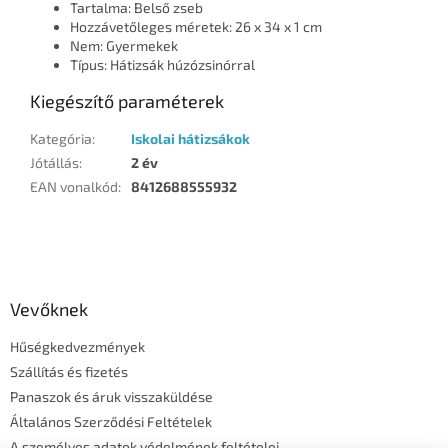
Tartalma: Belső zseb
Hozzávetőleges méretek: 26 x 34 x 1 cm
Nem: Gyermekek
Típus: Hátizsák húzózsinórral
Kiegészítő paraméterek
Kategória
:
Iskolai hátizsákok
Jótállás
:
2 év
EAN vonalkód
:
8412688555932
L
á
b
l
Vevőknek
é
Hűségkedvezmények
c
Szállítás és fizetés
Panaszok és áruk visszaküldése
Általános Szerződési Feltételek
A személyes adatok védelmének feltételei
■ ■ ■ ■ ■
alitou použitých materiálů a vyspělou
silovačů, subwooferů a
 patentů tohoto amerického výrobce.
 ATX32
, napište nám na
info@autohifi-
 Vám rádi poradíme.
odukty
■ ■ ■ ■ ■
## Aim of the exercise
Look above for the line with "Panaszok és áruk visszaküldése"; retype exactly that line, every line after it up to the line with "A személyes adatok védelmének feltételei", and that line too, nothing else.

## Result of this task
Panaszok és áruk visszaküldése
Általános Szerződési Feltételek
A személyes adatok védelmének feltételei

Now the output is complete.